Brief ▸ In the copy, every line of the material that follows must appear exactly, and no pictures should.

Given data ▸
========

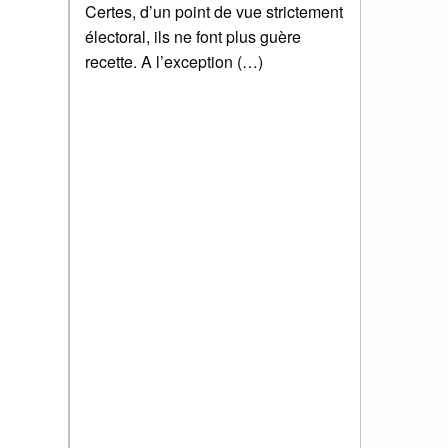
Certes, d’un point de vue strictement
électoral, ils ne font plus guère
recette. A l’exception (…)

========

Expected output ▸
Certes, d’un point de vue strictement
électoral, ils ne font plus guère
recette. A l’exception (…)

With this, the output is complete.